Я выдержал, хоть мне и было очень больно. Меня били по голове, рукам, спине, но я смог выдержать побои и самостоятельно влезть в кузов, хоть сильно болела нога. В этот же день нас привезли в крепость. Это уже было не то, что я видел за сутки до начала войны. Крепость стояла в руинах, и всё говорило о том, какой страшный бой выдержали эти стены. Ненависть в груди закипала: «Рано радуетесь!» – хотелось закричать им в смеющиеся рожи. Я дал себе слово, что вынесу все унижения и побои, но обязательно выживу и отомщу за все унижения и за своих погибших товарищей, и за наши разрушенные города и сёла, и за кровь и слёзы, пролитые нашими стариками и детьми.
В крепости мы просидели двое суток, и за это время нам только два раза дали напиться воды, и ничего больше. А на четвёртый день плена привезли в лагерь.

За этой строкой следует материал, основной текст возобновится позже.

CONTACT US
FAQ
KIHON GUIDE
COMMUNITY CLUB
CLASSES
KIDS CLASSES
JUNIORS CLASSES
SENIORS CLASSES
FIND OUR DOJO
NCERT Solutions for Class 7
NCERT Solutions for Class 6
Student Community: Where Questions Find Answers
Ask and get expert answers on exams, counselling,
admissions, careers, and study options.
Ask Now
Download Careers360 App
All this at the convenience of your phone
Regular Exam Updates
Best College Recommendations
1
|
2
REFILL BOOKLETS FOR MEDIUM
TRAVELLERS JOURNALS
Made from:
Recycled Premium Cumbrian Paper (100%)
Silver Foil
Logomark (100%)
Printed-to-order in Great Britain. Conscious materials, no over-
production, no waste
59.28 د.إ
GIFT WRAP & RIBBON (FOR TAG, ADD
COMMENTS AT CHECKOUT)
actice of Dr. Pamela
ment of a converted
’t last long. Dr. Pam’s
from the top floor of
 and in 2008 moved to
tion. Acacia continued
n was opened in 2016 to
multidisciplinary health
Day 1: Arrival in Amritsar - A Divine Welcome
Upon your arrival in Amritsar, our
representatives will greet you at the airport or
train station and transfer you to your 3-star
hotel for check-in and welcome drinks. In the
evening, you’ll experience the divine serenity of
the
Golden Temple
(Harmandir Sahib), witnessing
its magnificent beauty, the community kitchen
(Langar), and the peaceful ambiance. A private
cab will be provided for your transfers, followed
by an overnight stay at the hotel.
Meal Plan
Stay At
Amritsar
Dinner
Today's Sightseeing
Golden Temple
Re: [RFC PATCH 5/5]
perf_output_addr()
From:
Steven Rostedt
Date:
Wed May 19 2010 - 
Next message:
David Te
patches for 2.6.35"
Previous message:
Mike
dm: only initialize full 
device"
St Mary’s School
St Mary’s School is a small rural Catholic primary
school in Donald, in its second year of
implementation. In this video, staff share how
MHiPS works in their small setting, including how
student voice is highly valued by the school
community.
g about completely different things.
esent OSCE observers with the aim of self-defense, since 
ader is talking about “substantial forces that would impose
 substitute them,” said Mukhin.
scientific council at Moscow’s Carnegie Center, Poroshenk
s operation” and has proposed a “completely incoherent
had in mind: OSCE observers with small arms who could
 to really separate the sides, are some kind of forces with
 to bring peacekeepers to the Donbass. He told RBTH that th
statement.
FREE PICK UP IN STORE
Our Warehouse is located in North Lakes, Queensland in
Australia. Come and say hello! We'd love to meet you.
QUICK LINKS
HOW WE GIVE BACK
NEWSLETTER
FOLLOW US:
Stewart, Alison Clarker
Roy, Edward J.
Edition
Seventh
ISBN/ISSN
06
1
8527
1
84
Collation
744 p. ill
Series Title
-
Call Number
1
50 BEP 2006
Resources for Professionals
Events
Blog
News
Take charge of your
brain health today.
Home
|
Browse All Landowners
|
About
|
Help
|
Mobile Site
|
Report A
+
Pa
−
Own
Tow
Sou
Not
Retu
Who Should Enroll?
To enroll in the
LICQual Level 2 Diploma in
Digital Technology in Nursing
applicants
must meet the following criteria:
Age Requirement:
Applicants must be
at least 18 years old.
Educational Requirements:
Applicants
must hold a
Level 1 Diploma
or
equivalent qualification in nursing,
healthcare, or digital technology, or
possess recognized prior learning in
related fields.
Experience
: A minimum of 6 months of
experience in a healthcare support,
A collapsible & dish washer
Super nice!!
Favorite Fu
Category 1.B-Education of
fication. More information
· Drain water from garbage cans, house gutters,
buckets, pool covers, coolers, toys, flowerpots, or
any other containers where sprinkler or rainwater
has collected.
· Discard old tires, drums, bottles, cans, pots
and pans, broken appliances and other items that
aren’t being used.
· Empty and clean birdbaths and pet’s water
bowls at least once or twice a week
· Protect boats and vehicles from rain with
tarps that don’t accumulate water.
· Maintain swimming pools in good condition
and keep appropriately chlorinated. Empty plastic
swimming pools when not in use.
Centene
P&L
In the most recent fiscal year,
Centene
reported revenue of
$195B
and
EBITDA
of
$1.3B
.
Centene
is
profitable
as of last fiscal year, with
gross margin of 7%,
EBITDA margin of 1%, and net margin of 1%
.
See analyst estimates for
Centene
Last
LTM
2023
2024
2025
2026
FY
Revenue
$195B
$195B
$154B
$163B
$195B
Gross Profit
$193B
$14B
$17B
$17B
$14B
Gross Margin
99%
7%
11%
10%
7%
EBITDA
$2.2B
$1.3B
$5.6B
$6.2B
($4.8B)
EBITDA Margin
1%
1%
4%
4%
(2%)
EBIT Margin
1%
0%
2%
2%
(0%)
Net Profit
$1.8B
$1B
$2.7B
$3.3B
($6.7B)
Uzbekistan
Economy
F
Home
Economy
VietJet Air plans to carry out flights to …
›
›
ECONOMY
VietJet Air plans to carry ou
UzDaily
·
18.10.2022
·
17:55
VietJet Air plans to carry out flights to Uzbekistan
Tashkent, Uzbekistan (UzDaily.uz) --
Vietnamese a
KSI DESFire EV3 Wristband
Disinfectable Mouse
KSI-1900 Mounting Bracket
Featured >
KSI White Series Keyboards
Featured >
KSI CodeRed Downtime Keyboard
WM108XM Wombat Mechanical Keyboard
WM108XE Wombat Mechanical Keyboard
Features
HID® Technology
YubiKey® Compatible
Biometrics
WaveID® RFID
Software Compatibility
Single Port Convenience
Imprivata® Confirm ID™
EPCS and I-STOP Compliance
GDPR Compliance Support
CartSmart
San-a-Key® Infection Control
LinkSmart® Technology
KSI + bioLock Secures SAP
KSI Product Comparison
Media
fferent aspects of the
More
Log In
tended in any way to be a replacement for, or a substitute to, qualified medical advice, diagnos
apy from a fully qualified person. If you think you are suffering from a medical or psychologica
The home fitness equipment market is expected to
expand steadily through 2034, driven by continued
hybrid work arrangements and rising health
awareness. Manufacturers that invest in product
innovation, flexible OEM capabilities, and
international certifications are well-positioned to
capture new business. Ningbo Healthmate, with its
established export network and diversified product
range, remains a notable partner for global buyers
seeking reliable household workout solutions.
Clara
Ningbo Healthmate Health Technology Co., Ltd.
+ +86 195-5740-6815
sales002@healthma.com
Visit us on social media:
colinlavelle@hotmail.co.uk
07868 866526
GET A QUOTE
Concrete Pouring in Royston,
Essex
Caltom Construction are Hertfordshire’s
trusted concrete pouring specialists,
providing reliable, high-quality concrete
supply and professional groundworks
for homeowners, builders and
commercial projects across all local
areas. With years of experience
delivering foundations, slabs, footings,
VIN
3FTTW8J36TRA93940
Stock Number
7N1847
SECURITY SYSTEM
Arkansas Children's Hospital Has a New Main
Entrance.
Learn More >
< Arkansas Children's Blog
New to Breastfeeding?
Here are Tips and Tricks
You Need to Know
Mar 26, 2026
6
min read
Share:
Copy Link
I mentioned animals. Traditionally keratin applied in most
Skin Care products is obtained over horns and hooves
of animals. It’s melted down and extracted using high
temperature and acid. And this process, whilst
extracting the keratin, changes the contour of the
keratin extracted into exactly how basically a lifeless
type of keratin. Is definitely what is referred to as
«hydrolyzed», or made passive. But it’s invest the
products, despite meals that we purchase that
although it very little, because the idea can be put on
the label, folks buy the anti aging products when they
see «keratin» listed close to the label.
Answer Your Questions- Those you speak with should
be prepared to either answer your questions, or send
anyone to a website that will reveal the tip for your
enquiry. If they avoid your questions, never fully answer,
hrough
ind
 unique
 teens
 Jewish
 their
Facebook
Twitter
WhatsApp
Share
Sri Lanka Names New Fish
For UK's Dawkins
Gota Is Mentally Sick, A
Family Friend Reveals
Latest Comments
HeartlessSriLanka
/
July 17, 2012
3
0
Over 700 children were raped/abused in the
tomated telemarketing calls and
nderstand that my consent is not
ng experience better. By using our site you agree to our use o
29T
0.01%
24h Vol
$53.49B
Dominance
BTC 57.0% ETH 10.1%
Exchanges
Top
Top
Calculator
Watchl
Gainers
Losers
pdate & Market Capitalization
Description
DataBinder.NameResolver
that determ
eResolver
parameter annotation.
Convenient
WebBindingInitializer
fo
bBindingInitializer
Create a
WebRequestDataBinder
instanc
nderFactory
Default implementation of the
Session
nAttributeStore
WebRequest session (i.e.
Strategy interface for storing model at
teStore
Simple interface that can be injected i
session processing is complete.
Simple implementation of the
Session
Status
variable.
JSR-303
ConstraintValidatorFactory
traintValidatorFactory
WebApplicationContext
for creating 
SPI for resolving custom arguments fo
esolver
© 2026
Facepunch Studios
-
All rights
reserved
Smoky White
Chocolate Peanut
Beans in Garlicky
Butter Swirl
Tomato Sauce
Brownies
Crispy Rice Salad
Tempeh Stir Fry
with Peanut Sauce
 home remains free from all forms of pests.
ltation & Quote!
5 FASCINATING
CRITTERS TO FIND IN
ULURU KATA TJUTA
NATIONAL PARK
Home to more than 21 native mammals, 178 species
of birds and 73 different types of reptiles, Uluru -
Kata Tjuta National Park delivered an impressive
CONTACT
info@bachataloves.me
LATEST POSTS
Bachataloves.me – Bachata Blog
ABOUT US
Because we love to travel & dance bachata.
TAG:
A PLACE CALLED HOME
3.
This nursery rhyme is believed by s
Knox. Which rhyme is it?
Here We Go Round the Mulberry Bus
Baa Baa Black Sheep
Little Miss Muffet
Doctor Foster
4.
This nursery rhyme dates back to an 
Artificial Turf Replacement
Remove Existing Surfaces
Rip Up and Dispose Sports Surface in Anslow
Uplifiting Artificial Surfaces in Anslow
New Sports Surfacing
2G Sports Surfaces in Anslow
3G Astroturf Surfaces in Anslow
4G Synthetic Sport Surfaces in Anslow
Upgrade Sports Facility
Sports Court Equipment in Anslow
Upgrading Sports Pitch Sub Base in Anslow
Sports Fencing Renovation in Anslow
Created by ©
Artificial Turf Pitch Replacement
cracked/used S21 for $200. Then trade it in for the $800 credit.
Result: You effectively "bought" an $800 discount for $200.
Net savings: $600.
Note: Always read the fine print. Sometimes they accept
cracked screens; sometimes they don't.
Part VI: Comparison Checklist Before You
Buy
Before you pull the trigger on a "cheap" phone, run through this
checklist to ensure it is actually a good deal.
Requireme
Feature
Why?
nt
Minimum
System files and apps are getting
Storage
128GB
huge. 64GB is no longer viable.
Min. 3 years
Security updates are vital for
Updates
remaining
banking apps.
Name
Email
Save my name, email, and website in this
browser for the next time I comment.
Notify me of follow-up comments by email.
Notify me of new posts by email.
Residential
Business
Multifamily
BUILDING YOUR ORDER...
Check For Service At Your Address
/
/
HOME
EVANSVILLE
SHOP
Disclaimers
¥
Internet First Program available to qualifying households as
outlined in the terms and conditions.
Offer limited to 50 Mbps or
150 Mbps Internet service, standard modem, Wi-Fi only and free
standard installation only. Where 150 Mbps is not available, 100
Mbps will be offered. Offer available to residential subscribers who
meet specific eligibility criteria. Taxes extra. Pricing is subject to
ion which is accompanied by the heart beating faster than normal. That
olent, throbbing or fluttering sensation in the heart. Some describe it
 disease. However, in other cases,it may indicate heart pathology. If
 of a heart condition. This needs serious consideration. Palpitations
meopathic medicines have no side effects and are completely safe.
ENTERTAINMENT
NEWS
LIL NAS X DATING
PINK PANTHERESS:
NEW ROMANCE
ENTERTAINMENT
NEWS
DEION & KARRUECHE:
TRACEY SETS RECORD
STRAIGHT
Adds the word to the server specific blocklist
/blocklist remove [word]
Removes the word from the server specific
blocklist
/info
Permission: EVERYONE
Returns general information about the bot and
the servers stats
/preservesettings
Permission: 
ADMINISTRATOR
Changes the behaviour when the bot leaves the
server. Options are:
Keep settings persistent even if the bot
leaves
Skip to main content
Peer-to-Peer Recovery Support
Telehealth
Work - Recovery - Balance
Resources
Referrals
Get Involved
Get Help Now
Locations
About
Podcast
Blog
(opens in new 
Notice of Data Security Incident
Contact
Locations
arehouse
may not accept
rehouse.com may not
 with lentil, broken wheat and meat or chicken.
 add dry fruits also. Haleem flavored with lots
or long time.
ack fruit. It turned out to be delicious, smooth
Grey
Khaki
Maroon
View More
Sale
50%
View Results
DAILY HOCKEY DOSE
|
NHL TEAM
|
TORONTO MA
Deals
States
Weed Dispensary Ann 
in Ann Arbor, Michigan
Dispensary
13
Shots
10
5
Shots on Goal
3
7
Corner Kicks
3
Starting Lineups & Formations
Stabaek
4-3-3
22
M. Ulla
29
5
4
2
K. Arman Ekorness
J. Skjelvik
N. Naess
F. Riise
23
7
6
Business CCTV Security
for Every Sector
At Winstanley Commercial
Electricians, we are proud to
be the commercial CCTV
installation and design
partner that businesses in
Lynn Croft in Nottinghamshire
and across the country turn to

Он представлял собой пахотное поле, где до этого поляки сеяли рожь и гречиху, сажали картошку. Поле было огорожено колючей проволокой в два ряда, а в промежутках между ними «колючка» лежала спиралевидными мотками. Всё поле было поделено на клетки примерно по полгектара. И нигде никакой постройки, даже подобия крыши не было.
В такие клетки загоняли пленных тысячи по полторы, и там они сидели без воды и еды. Для такой клетки в день выдавали по пятнадцать вёдер воды. В лагере уже было пленных тысяч тридцать, а их всё везли и везли. Вечером, на четвёртый день нам первый раз дали покушать по кружке пшённой баланды. Ещё когда мы были в Брестской крепости, один пленный мне посоветовал найти консервную банку, и я такую подобрал под ногами. Теперь я в неё получил баланду. А наутро – построение. Немецкие солдаты с палками в руках и с овчарками на поводках идут считать пленных. Собаки у них натравлены так, что, подходя к пленным, бросаются, как дикие звери. Всех пленных выстраивали в шеренги, в два метра ряд от ряда, чтобы был проход – и вот здесь начинались издевательства, гораздо хуже, чем над скотом. Солдат, который считает пленных, с палкой в руках идёт и бьёт каждого по чём попадя: по голове, по рукам, по лицу, по ногам, и каждый должен стоять не двигаясь, а если только отвернёшься или лицо перекосится от боли, то на тебя тут же спустят собаку, которая и одежду разорвёт, и тело – и так ежедневно.